Schnell drehte Jonathan sich um und eilte auf den Gang hinaus, als müsste er vor den heftigen Gefühlen davonlaufen, die in seinem Inneren zu toben begannen.
Die Bibliothek von Kirkston Abbey, ein großer, eichenvertäfelter Raum im ersten Stock des Hauptgebäudes, dessen Fenster auf die Rugbyfelder und die Kirche hinausgingen, war an diesem Tag fast leer. Nur ein paar Fünftklässler saßen lachend an einem der Tische. Von der Bibliotheksaufsicht war weit und breit nichts zu sehen.
Jonathan ging an den Fünftklässlern vorbei in Richtung Theologieabteilung der Bibliothek, besser bekannt als »Elefantenfriedhof«: eine Nische mit einem Fensterplatz, versteckt in der äußersten linken Ecke des Raums.

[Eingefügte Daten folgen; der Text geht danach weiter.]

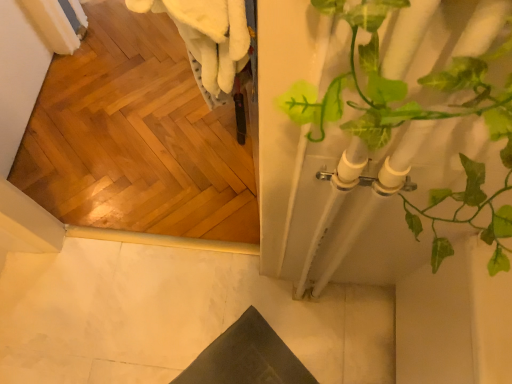 Identify the location of green leafy plant at right. 409,127.

This screenshot has height=384, width=512. Describe the element at coordinates (409, 127) in the screenshot. I see `green leafy plant at right` at that location.

Locate an element on the screen. white marble floor at lower left is located at coordinates (173, 315).

This screenshot has height=384, width=512. Describe the element at coordinates (173, 315) in the screenshot. I see `white marble floor at lower left` at that location.

Measure the distance between white marble floor at lower left and camera.

A distance of 3.65 feet exists between white marble floor at lower left and camera.

The width and height of the screenshot is (512, 384). Identify the location of green leafy plant at right. (409, 127).

In the scene shown: In the image, is green leafy plant at right on the left side or the right side of white marble floor at lower left?

Clearly, green leafy plant at right is on the right of white marble floor at lower left in the image.

Which is behind, green leafy plant at right or white marble floor at lower left?

Positioned behind is white marble floor at lower left.

Which is closer, (312, 164) or (131, 297)?

Clearly, point (312, 164) is closer to the camera than point (131, 297).

From the image's perspective, relative to white marble floor at lower left, is green leafy plant at right above or below?

Clearly, from the image's perspective, green leafy plant at right is above white marble floor at lower left.

From a real-world perspective, does green leafy plant at right stand above white marble floor at lower left?

Correct, in the physical world, green leafy plant at right is higher than white marble floor at lower left.

Considering the sizes of objects green leafy plant at right and white marble floor at lower left in the image provided, who is wider, green leafy plant at right or white marble floor at lower left?

With larger width is white marble floor at lower left.

Who is taller, green leafy plant at right or white marble floor at lower left?

green leafy plant at right is taller.

Considering the relative sizes of green leafy plant at right and white marble floor at lower left in the image provided, is green leafy plant at right bigger than white marble floor at lower left?

Indeed, green leafy plant at right has a larger size compared to white marble floor at lower left.

Based on the photo, is green leafy plant at right inside or outside of white marble floor at lower left?

The correct answer is: outside.

Would you consider green leafy plant at right to be distant from white marble floor at lower left?

green leafy plant at right is actually quite close to white marble floor at lower left.

Could you tell me if green leafy plant at right is turned towards white marble floor at lower left?

No, green leafy plant at right is not oriented towards white marble floor at lower left.

What's the angular difference between green leafy plant at right and white marble floor at lower left's facing directions?

The angle between the facing direction of green leafy plant at right and the facing direction of white marble floor at lower left is 179 degrees.

The image size is (512, 384). I want to click on concrete lying below the green leafy plant at right (from the image's perspective), so click(x=173, y=315).

Considering the relative positions of white marble floor at lower left and green leafy plant at right in the image provided, is white marble floor at lower left to the left or to the right of green leafy plant at right?

In the image, white marble floor at lower left appears on the left side of green leafy plant at right.

Which object is further away from the camera, white marble floor at lower left or green leafy plant at right?

white marble floor at lower left.

Considering the points (61, 318) and (435, 166), which point is in front, point (61, 318) or point (435, 166)?

The point (435, 166) is closer.

From the image's perspective, would you say white marble floor at lower left is positioned over green leafy plant at right?

Incorrect, from the image's perspective, white marble floor at lower left is lower than green leafy plant at right.

From a real-world perspective, which object rests below the other?

white marble floor at lower left is physically lower.

Based on the photo, considering the sizes of objects white marble floor at lower left and green leafy plant at right in the image provided, who is thinner, white marble floor at lower left or green leafy plant at right?

green leafy plant at right.

Does white marble floor at lower left have a lesser height compared to green leafy plant at right?

Indeed, white marble floor at lower left has a lesser height compared to green leafy plant at right.

Is white marble floor at lower left bigger than green leafy plant at right?

No, white marble floor at lower left is not bigger than green leafy plant at right.

In the scene shown: Is white marble floor at lower left completely or partially outside of green leafy plant at right?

Bis 1942 hatte der Religionsunterricht im Lehrplan von Kirkston Abbey eine zentrale Rolle gespielt. Reverend Johnson, der Hausgeistliche, war ein Vertreter der harten Schule gewesen. Der festen Überzeugung, dass junge Menschen für die Verlockungen des Teufels besonders empfänglich seien, hatte er seine Unterrichtsstunden dem Studium der in der Bibliothek gesammelten kirchlichen Schriften gewidmet und seinen Schülern zusätzlich in den düstersten Farben geschildert, welche Qualen einen Sünder in der Hölle erwarteten. Immer wieder hatte er sie ermahnt, zu Gott zu beten, damit er ihren unwürdigen Seelen gnädig sei.
1942 war Gott den Jungen von Kirkston Abbey tatsächlich gnädig. Reverend Johnson besuchte einen Bruder in London und kam bei einem Luftangriff ums Leben. Seinem Nachfolger, Reverend Potter, ging es weniger darum, die Seelen seiner Schüler zu retten, als um ein ruhiges Leben. Mit dem Studieren kirchlicher Texte war es von da an vorbei. Die Unterrichtsstunden bestanden nun aus Zusammenfassungen der wichtigsten Teile der Bibel mit deutlichen Hinweisen auf die Abschlussprüfung am Schuljahresende. Die meisten theologischen Bücher in der Bibliothek hatte schon seit Jahren keine menschliche Hand mehr berührt. Die Religionsabteilung war daher ein idealer Ort für Leute, die allein sein wollten.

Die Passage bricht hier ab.